Introduction
std::collections::HashMap<K, V> stores data as key-value pairs, allowing you to look up a value quickly using its associated key rather than a numeric index. It's ideal for problems like counting word frequencies, caching computed results, or associating IDs with records. Keys must implement the Eq and Hash traits so the map can compare and hash them internally.

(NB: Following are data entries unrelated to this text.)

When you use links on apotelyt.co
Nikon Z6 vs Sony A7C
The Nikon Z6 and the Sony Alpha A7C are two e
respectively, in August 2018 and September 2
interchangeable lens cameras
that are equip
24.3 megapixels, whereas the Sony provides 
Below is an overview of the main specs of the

Cricket analogy: HashMap<K, V> is like a scorer's lookup table keyed by player name to instantly retrieve a batting average instead of scanning the whole scorecard; player names must be hashable and comparable to serve as keys.
Syntax
use std::collections::HashMap;
let mut scores: HashMap<String, i32> = HashMap::new();
scores.insert(String::from("Alice"), 90);
scores.insert(String::from("Bob"), 85);
let alice_score = scores.get("Alice");Explanation
HashMap::new() creates an empty map, and .insert(key, value) adds or overwrites an entry for that key. .get(&key) returns Option<&V> — Some(&value) if the key exists, or None if it doesn't — so lookups never panic. A very common idiom is .entry(key).or_insert(default), which inserts a default value only if the key is absent and then returns a mutable reference to the value, perfect for upsert-style counters. Because a HashMap is backed by hashing rather than ordering, iterating over its entries does not follow insertion order and can vary between runs.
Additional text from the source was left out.